Two very realistic brains housed inside a thick glass box were able to analyze closely. The human brain has long been the subject of study. However, there is no prescriptive drug that will stop the flow of emotions, though their effects can be curtailed. Hareem Jamil represented her in her clay sculpture Crows Inside My Brain. The coyote’s beak was a sign of constant noise. Another equally inspiring and realistic piece, the Web of Ideas, was an extension of the idea that the clutches of some ideas are too strong and can hinder the development of the human brain.

The eye-catching, somewhat funky color installations by Lausanne Paganwala invited viewers to enter another world through template glasses. The piece, titled Postman Slate, allowed viewers to interact with the work. Making their shadows, each colored glass was reflected in the next.

Rabia Elias incorporated her vision of women’s empowerment and presented an organization working primarily on it. Anna-Kerry I saw what you did, I know what you are, regardless of age, about a long debate about harassing women. It speaks of the lost innocence of close relatives and friends when a victim chooses to retain largely after the trauma of harassment. The second piece is a wooden and plastic sculpture ready for rocket-like launch. These works, adorned with mirrors, highlight the problems faced by women.

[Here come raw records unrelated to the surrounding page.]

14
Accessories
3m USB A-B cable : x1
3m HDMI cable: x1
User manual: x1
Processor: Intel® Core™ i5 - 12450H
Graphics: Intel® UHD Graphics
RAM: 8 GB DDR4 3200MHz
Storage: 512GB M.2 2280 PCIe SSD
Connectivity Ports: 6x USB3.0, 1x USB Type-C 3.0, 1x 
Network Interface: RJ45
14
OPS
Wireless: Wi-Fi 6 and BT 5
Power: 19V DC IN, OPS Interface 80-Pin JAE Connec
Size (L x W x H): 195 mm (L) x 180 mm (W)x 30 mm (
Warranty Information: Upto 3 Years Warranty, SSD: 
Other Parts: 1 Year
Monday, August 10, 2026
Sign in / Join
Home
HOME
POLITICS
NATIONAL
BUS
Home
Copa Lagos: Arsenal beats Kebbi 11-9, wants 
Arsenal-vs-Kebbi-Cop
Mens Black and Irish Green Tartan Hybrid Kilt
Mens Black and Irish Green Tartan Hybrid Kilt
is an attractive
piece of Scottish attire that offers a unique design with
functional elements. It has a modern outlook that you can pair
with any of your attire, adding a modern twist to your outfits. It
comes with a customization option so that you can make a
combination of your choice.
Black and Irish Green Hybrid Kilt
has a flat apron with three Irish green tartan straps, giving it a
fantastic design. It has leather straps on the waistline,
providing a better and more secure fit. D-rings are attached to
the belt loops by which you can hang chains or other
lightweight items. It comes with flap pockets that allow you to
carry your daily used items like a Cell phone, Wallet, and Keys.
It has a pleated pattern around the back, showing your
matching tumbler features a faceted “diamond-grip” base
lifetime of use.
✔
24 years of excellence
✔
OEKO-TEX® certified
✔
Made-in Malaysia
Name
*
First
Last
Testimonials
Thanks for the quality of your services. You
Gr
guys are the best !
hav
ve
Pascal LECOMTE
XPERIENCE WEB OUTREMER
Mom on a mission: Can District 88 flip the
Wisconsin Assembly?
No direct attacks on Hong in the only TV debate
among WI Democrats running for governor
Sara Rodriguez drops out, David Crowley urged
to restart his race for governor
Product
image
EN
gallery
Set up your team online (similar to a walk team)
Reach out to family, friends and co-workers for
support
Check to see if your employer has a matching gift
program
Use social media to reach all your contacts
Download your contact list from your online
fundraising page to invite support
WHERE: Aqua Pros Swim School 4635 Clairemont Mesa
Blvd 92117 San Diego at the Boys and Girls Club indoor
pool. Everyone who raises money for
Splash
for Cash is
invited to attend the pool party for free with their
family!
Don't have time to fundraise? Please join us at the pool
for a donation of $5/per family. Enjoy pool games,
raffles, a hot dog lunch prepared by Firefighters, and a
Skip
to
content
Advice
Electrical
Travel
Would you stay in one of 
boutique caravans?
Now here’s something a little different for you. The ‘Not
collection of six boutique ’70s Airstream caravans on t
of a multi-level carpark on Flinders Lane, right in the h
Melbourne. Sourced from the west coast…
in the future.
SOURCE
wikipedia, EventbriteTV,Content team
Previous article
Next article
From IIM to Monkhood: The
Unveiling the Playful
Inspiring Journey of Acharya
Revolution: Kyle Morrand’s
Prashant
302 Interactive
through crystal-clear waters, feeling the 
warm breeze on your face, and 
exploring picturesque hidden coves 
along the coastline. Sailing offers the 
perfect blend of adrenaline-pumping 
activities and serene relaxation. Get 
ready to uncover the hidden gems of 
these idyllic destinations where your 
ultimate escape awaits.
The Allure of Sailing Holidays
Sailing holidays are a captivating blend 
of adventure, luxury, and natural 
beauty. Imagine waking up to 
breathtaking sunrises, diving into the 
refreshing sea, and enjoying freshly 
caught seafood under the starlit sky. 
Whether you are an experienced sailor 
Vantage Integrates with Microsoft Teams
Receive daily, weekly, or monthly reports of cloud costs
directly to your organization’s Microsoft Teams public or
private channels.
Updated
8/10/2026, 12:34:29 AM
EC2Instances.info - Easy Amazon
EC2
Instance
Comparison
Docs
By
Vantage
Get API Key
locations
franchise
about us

In her work, Rabia S. Akhtar discusses the relationship between all creatures. A magic is being cast in the Sunless Inquisition where a strange winged animal is catching fish. Realistic environment may seem restless and strange to some people. The destruction of the colors begins to unravel its mysteries under close scrutiny.

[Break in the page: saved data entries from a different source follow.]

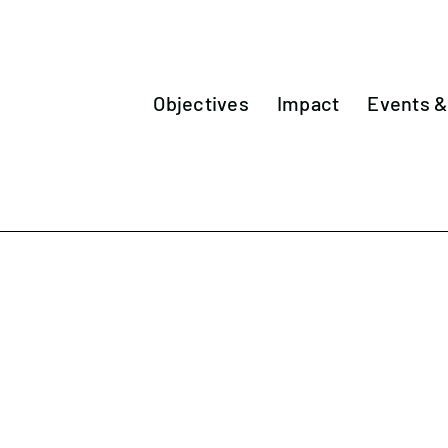
Objectives
Impact
Events 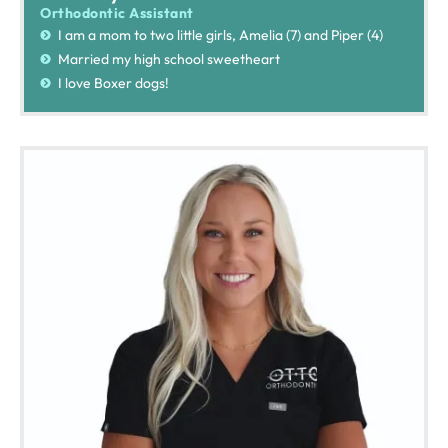
Orthodontic Assistant
I am a mom to two little girls, Amelia (7) and Piper (4)
Married my high school sweetheart
I love Boxer dogs!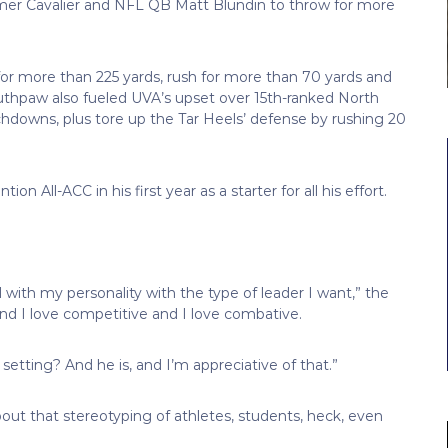
rmer Cavalier and NFL QB Matt Blundin to throw for more
or more than 225 yards, rush for more than 70 yards and
thpaw also fueled UVA’s upset over 15th-ranked North
hdowns, plus tore up the Tar Heels’ defense by rushing 20
All-ACC in his first year as a starter for all his effort.
ll with my personality with the type of leader I want,” the
, and I love competitive and I love combative.
r setting? And he is, and I’m appreciative of that.”
ut that stereotyping of athletes, students, heck, even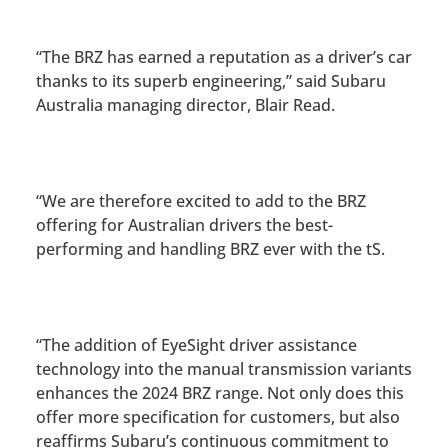
“The BRZ has earned a reputation as a driver’s car
thanks to its superb engineering,” said Subaru
Australia managing director, Blair Read.
“We are therefore excited to add to the BRZ
offering for Australian drivers the best-
performing and handling BRZ ever with the tS.
“The addition of EyeSight driver assistance
technology into the manual transmission variants
enhances the 2024 BRZ range. Not only does this
offer more specification for customers, but also
reaffirms Subaru’s continuous commitment to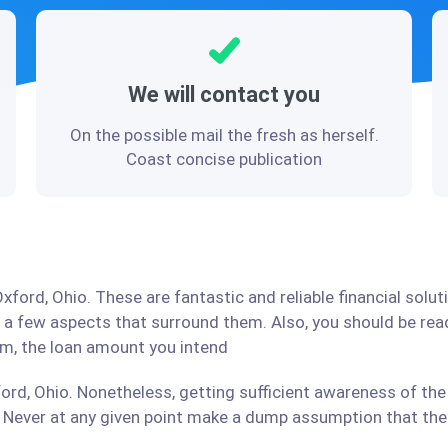
We will contact you
On the possible mail the fresh as herself.
Coast concise publication
xford, Ohio. These are fantastic and reliable financial solu
d a few aspects that surround them. Also, you should be re
irm, the loan amount you intend
ord, Ohio. Nonetheless, getting sufficient awareness of the
Never at any given point make a dump assumption that the r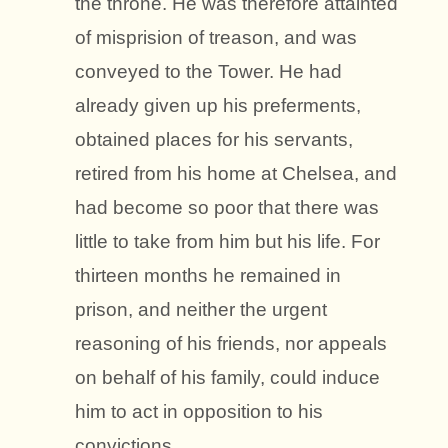
the throne. He was therefore attainted
of misprision of treason, and was
conveyed to the Tower. He had
already given up his preferments,
obtained places for his servants,
retired from his home at Chelsea, and
had become so poor that there was
little to take from him but his life. For
thirteen months he remained in
prison, and neither the urgent
reasoning of his friends, nor appeals
on behalf of his family, could induce
him to act in opposition to his
convictions.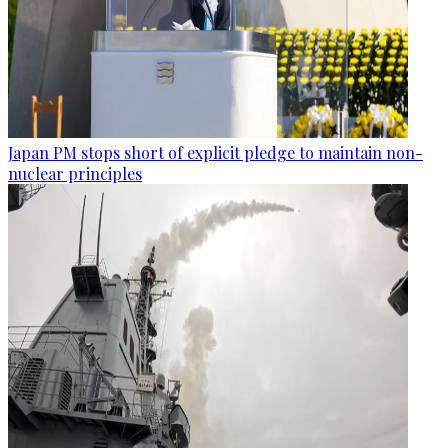
Japan PM stops short of explicit pledge to maintain non-
nuclear principles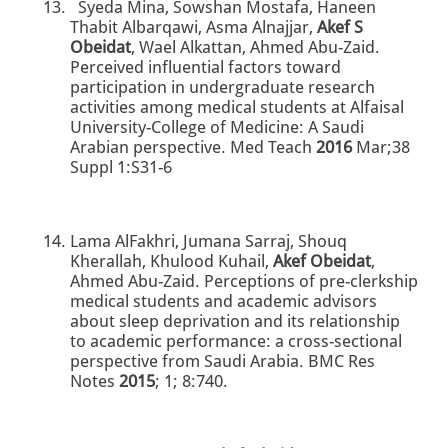
Syeda Mina, Sowshan Mostafa, Haneen
Thabit Albarqawi, Asma Alnajjar,
Akef S
Obeidat
, Wael Alkattan, Ahmed Abu-Zaid.
Perceived influential factors toward
participation in undergraduate research
activities among medical students at Alfaisal
University-College of Medicine: A Saudi
Arabian perspective. Med Teach
2016
Mar;38
Suppl 1:S31-6
Lama AlFakhri, Jumana Sarraj, Shouq
Kherallah, Khulood Kuhail,
Akef Obeidat
,
Ahmed Abu-Zaid. Perceptions of pre-clerkship
medical students and academic advisors
about sleep deprivation and its relationship
to academic performance: a cross-sectional
perspective from Saudi Arabia. BMC Res
Notes
2015
; 1; 8:740.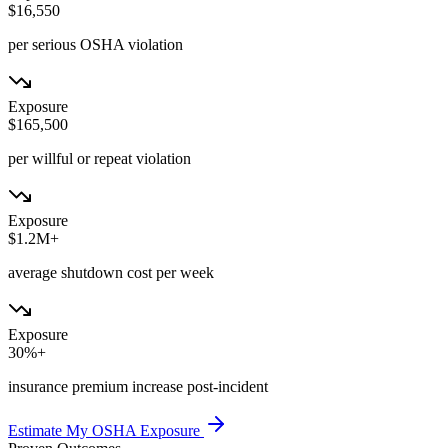
$16,550
per serious OSHA violation
Exposure
$165,500
per willful or repeat violation
Exposure
$1.2M+
average shutdown cost per week
Exposure
30%+
insurance premium increase post-incident
Estimate My OSHA Exposure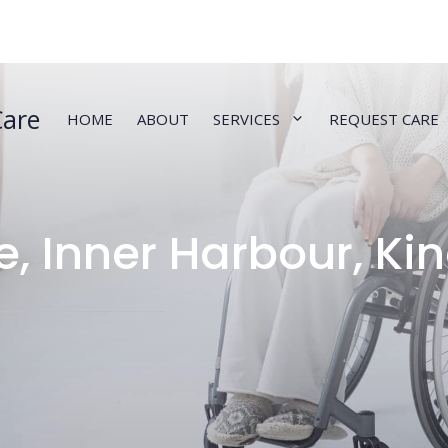
Care
HOME
ABOUT
SERVICES
REQUEST CARE
e, Inner Harbour, Ki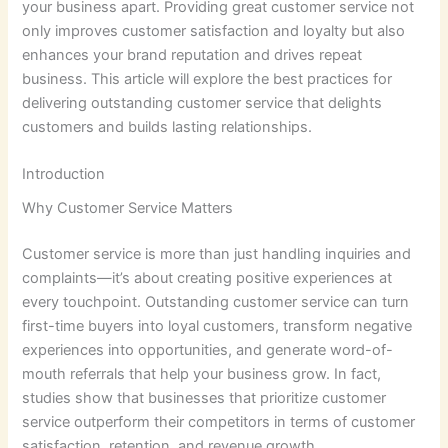
your business apart. Providing great customer service not
only improves customer satisfaction and loyalty but also
enhances your brand reputation and drives repeat
business. This article will explore the best practices for
delivering outstanding customer service that delights
customers and builds lasting relationships.
Introduction
Why Customer Service Matters
Customer service is more than just handling inquiries and
complaints—it’s about creating positive experiences at
every touchpoint. Outstanding customer service can turn
first-time buyers into loyal customers, transform negative
experiences into opportunities, and generate word-of-
mouth referrals that help your business grow. In fact,
studies show that businesses that prioritize customer
service outperform their competitors in terms of customer
satisfaction, retention, and revenue growth.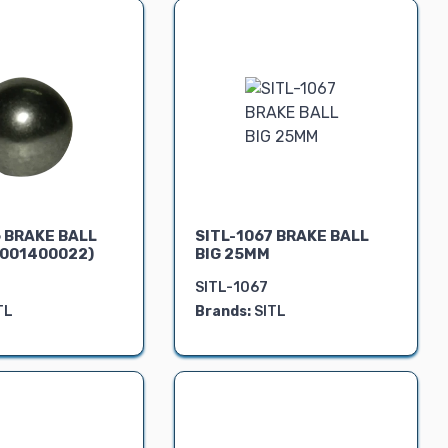
6 BRAKE BALL
SITL-1067 BRAKE BALL
001400022)
BIG 25MM
SITL-1067
TL
Brands:
SITL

Raqiyah Abdul Aziz’s work focused on the demand for a suitable color. Made from eraser residue, it holds 10 bottles containing light to dark residue that have been collected after erasing Fairness Cream ads from magazines. Beautiful? Not pretty? There is another notable piece in which he has woven the remains into two ends. One light and one deep. In the middle, tones are mixed to question the standards of beauty and perfection.

Summarizing the heritage, Sadia Safdar presented a series of artworks made of mesh wire and other scrap materials. He photographed his surroundings, experiences and landscapes. He searched for each job in a different medium. The process of making space and making space was commendable. Thus, a few pictures have given a real picture of Karachi: dirty, dull and dry.

Truthfulness focuses on human relationships with its surroundings and how the human body reacts to certain situations. His work, Memory of Touch 1 and 2, There are formative sculptures that suggest that the artist is examining a specific relationship between memories and how the human body reacts to them.

Interestingly, how one describes a video installation is not a response. (No need to worry) by Shanze Sabzwari. Title One of the most frequently quoted lines is attributed to the Prime Minister. His expertise on Mughal miniature and pop culture comes together and is linked to a ‘currency note’, not all heroes wear clothes, Tribute to those who are known to help those in need.

The author is an art, culture and entertainment journalist from Karachi, he can be reached.